KNSJ
- Descanso, California; United States;
- Broadcast area: Mountain Empire, San Diego
- Frequency: 89.1 MHz

Programming
- Format: Community radio; Free-form radio;
- Affiliations: Pacifica Radio Network

Ownership
- Owner: Activist San Diego

History
- First air date: July 4, 2013
- Call sign meaning: "Networking for Social Justice"

Technical information
- Licensing authority: FCC
- Facility ID: 172605
- Class: B1
- ERP: 330 watts
- HAAT: 729 meters
- Transmitter coordinates: 32°53′31″N 116°25′8″W﻿ / ﻿32.89194°N 116.41889°W

Links
- Public license information: Public file; LMS;
- Website: knsj.org

= KNSJ =

Community radio station in Descanso–San Diego, California

KNSJ ( 89.1 MHz) is a community radio station licensed to Descanso, California, and serving the Mountain Empire area. It first signed on the air on July 4, 2013. Content includes locally produced programs, as well as news and information from the BBC and Pacifica Radio.
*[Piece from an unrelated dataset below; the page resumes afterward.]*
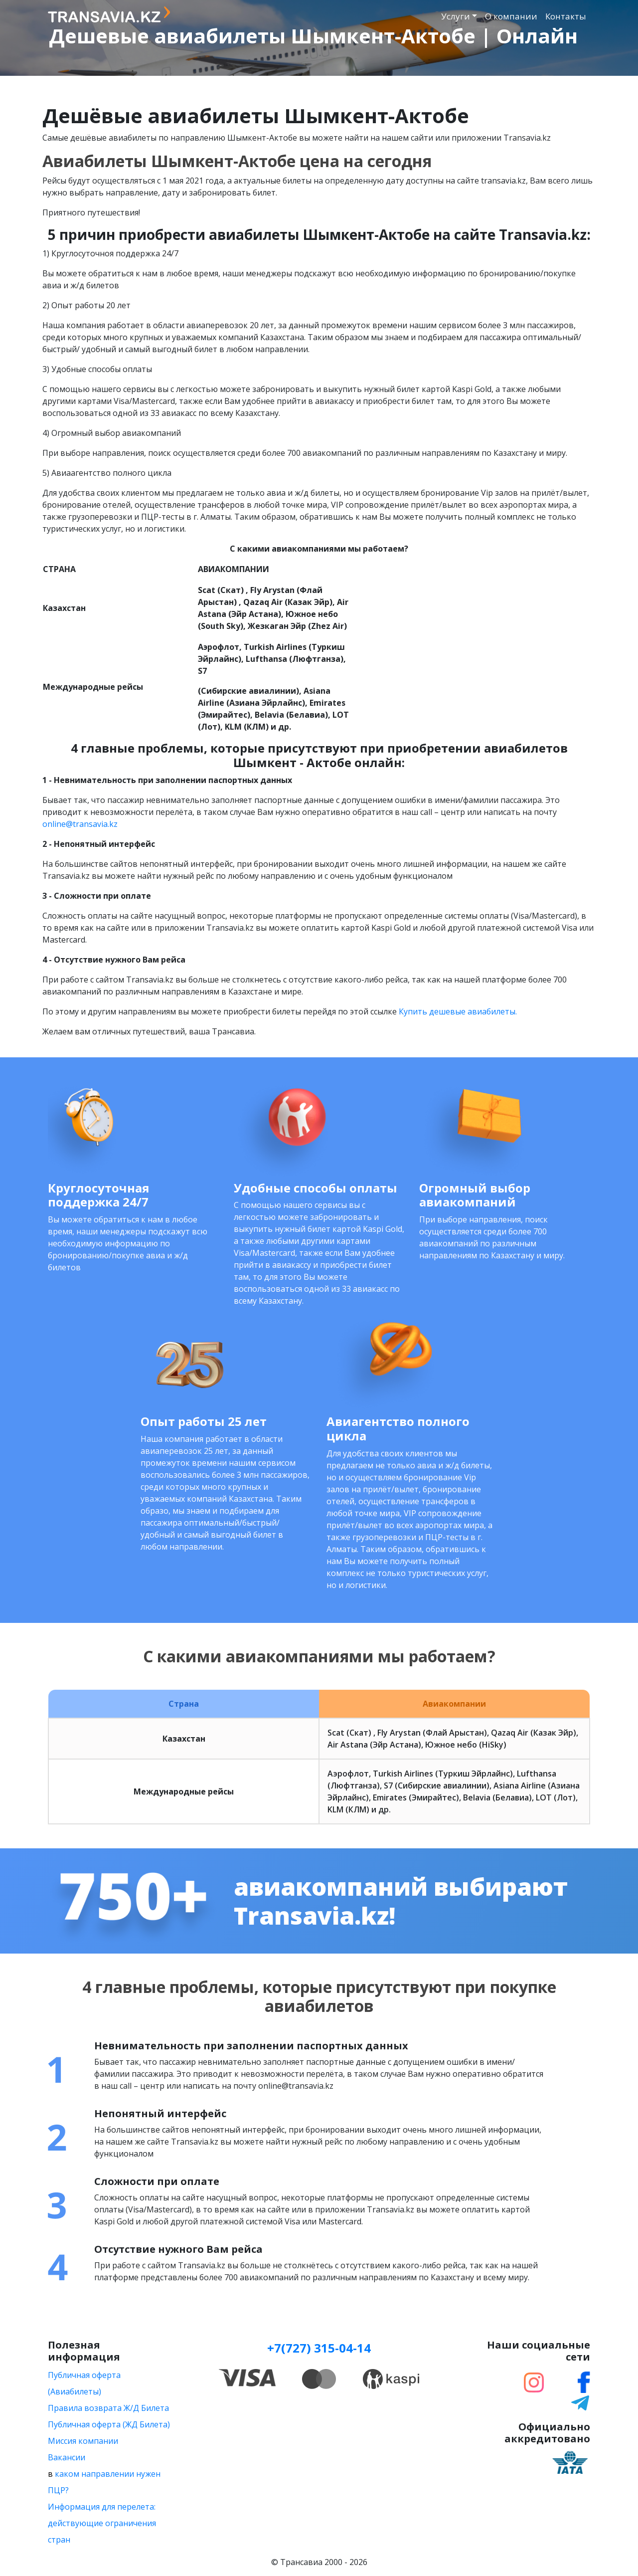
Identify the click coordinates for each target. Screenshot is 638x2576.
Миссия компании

Spanish-language programming airs from 8 pm to 11 pm. The station's founder is Martin Eder.

In May 2023, KNSJ moved to a new studio inside the Employee Rights Center in San Diego.

In February 2026, the broadcast tower KNSJ rented on Monument Peak was destroyed by a winter storm. The station continued streaming online but predicted that it could be off of the airwaves for up to one year.